Because of this with refactoring vs. feature-branches problem, there are lots of tradeoffs. Therefore I decide on a case by case basis:
- On feature-branches I only do refactorings if they prepare my feature to be easier to implement. I always try to focus on the feature only. Branches should differ from trunk/mainline at least as possible.
- Taking it reverse I sometimes even have refactoring branches, where I do bigger refactorings (reverting multiple steps is very easy and I don’t distract my trunk colleagues). Of course I will tell my team, that I am doing this refactoring and try to plan to do it during a clean-up development cycle (call it sprint if you like).

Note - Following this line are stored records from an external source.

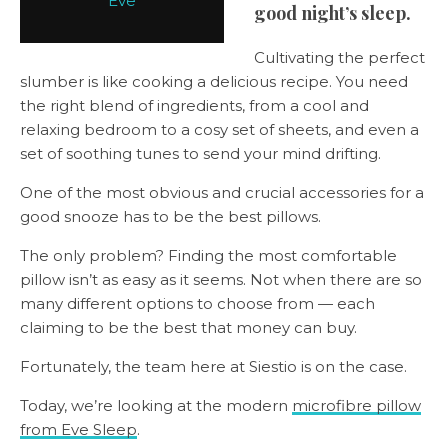
Eve
good night’s sleep.
Cultivating the perfect
slumber is like cooking a delicious recipe. You need
the right blend of ingredients, from a cool and
relaxing bedroom to a cosy set of sheets, and even a
set of soothing tunes to send your mind drifting.
One of the most obvious and crucial accessories for a
good snooze has to be the best pillows.
The only problem? Finding the most comfortable
pillow isn’t as easy as it seems. Not when there are so
many different options to choose from — each
claiming to be the best that money can buy.
Fortunately, the team here at Siestio is on the case.
Today, we’re looking at the modern
microfibre pillow
from Eve Sleep
.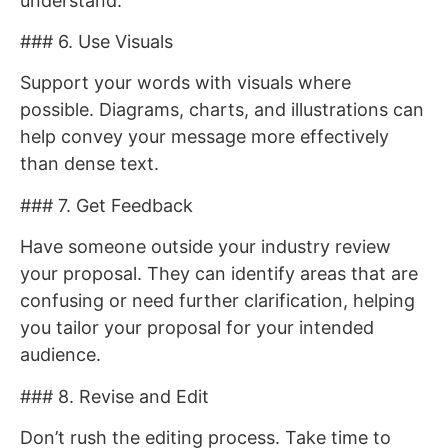
understand.
### 6. Use Visuals
Support your words with visuals where
possible. Diagrams, charts, and illustrations can
help convey your message more effectively
than dense text.
### 7. Get Feedback
Have someone outside your industry review
your proposal. They can identify areas that are
confusing or need further clarification, helping
you tailor your proposal for your intended
audience.
### 8. Revise and Edit
Don’t rush the editing process. Take time to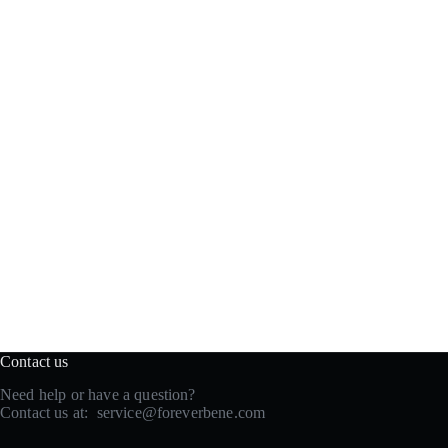
Contact us
Need help or have a question?
Contact us at:
service@foreverbene.com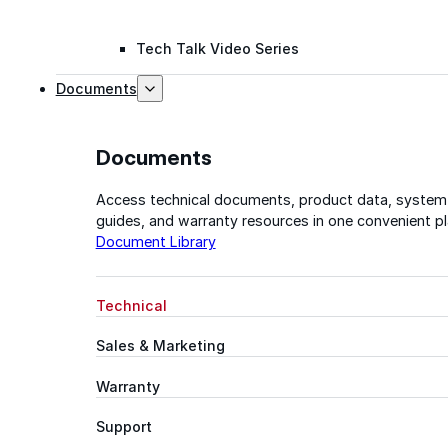
Tech Talk Video Series
Documents
Documents
Access technical documents, product data, system
guides, and warranty resources in one convenient pl
Document Library
Technical
Sales & Marketing
Warranty
Support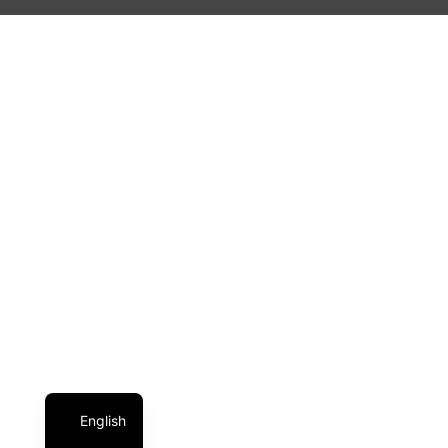
English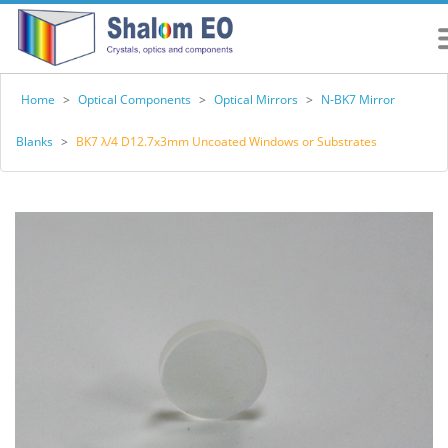
Home
>
Optical Components
>
Optical Mirrors
>
N-BK7 Mirror
Blanks
>
BK7 λ/4 D12.7x3mm Uncoated Windows or Substrates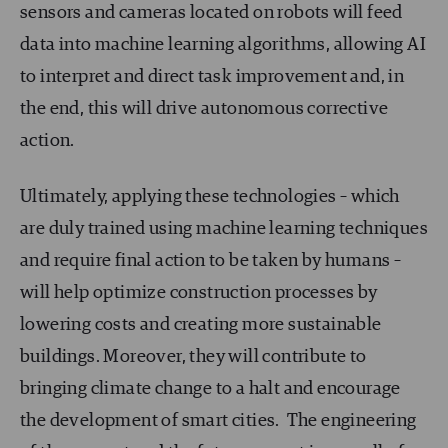
sensors and cameras located on robots will feed
data into machine learning algorithms, allowing AI
to interpret and direct task improvement and, in
the end, this will drive autonomous corrective
action.
Ultimately, applying these technologies – which
are duly trained using machine learning techniques
and require final action to be taken by humans –
will help optimize construction processes by
lowering costs and creating more sustainable
buildings. Moreover, they will contribute to
bringing climate change to a halt and encourage
the development of smart cities. The engineering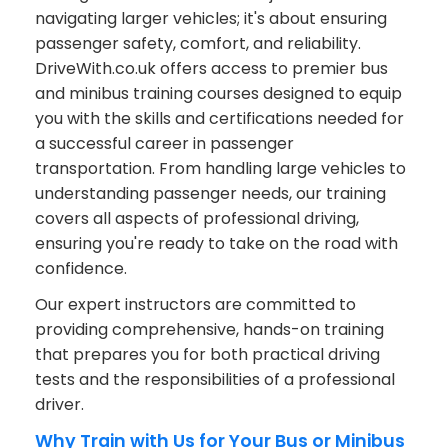
navigating larger vehicles; it's about ensuring
passenger safety, comfort, and reliability.
DriveWith.co.uk offers access to premier bus
and minibus training courses designed to equip
you with the skills and certifications needed for
a successful career in passenger
transportation. From handling large vehicles to
understanding passenger needs, our training
covers all aspects of professional driving,
ensuring you're ready to take on the road with
confidence.
Our expert instructors are committed to
providing comprehensive, hands-on training
that prepares you for both practical driving
tests and the responsibilities of a professional
driver.
Why Train with Us for Your Bus or Minibus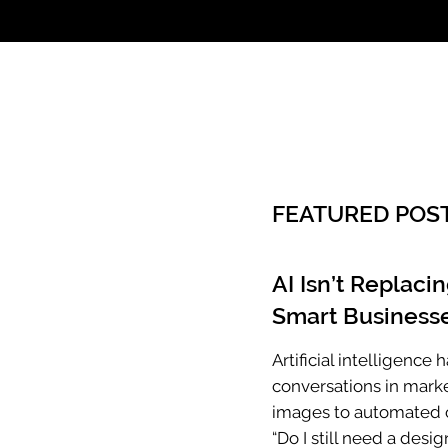
Call: 803.339.97
FEATURED POS
AI Isn’t Replaci
Smart Businesse
Artificial intelligenc
conversations in mark
images to automated c
“Do I still need a desig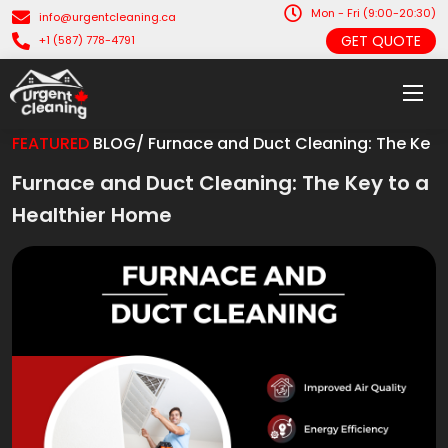
Mon - Fri (9:00-20:30)
info@urgentcleaning.ca
GET QUOTE
+1 (587) 778-4791
FEATURED
BLOG/ Furnace and Duct Cleaning: The Ke
Furnace and Duct Cleaning: The Key to a
Healthier Home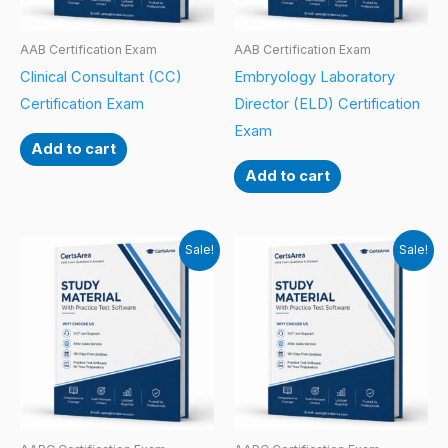
AAB Certification Exam
AAB Certification Exam
Clinical Consultant (CC)
Embryology Laboratory
Certification Exam
Director (ELD) Certification
Exam
Add to cart
Add to cart
Sale!
Sale!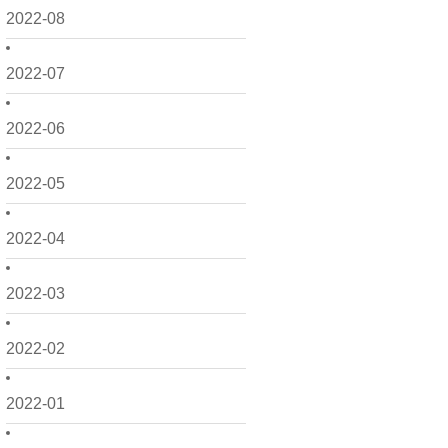
2022-08
2022-07
2022-06
2022-05
2022-04
2022-03
2022-02
2022-01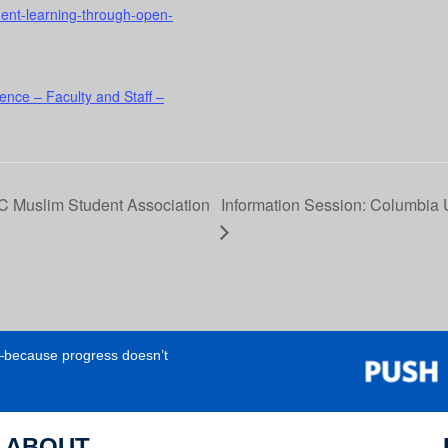
udent-learning-through-open-
ence – Faculty and Staff –
 Muslim Student Association
Information Session: Columbia U
e—because progress doesn’t
ABOUT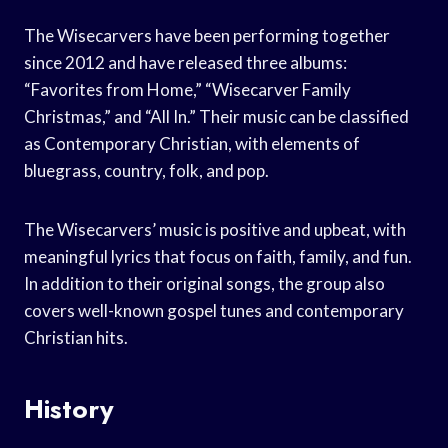
The Wisecarvers have been performing together
since 2012 and have released three albums:
“Favorites from Home,” “Wisecarver Family
Christmas,” and “All In.” Their music can be classified
as Contemporary Christian, with elements of
bluegrass, country, folk, and pop.
The Wisecarvers’ music is positive and upbeat, with
meaningful lyrics that focus on faith, family, and fun.
In addition to their original songs, the group also
covers well-known gospel tunes and contemporary
Christian hits.
History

- If your mentioned politics are a big thing, then I would encapsulate the refactoring efforts internally and add it to estimation. In my view customers in middle-terms will see faster progress when having better code-quality. Most likely the won’t understand refactoring (which makes sense, because this out of their scope…), so I hide this from them
- What I would never do is to refactor on a release-branch, whose target is stability. Only bug-fixes are allowed there.
As summary I would plan my refactorings depending on codeline:
- feature-branch: only smaller ones (if they “help” my feature)
- refactoring-branch: for bigger ones, where the refactoring target isn’t completely clear (I often call them “scribble refactorings”)
- trunk/mainline: OK, but I have to communicate with developers on feature-branches to not create an integration nightmare.
- release-branch: never ever
Refactoring and merging are the two combined topics Plastic SCM focuses on. In fact there are two important areas to focus: one is dealing (during merge) with files that have been moved or renamed on a branch. The good news here is that all the “new age” SCMs will let you do that correctly (Plastic, Git, Hg) while the old ones simply fail (SVN, Perforce and the even older ones).
The other part is dealing with refactored code inside the same file: you know, you move your code and other developer modifies it in parallel. It is a harder problem but we do focus on it too with the new merge/diff toolset. Find the xdiff info here and the xmerge (cross-merging) here. A good discussion about how to find moved code here (compared to “beyond compare”).
While the “directory merging” or structure merging issue is a core one (whether the system does it or not), the second one is more a tooling problem (how good your three-way merge and diff tools are). You can have Git and Hg for free to solve the first problem (and even Plastic SCM is now free too).
Part of the problem is that most merge tools are just too stupid to understand any refactoring. A simple rename of a method should be merged as a rename of the method, not as an edit to 101 lines of code. Therefore for example additional calls to the method in anther branch should be cope with automatically.
There are now some better merge tools (for example SemanticMerge) that are based on language parsing, designed to deal with code that has been moved and modified. JetBrains (the create of ReShaper) has just posted a blog on this.
There has been lots of research on this over the years, at last some products are coming to market.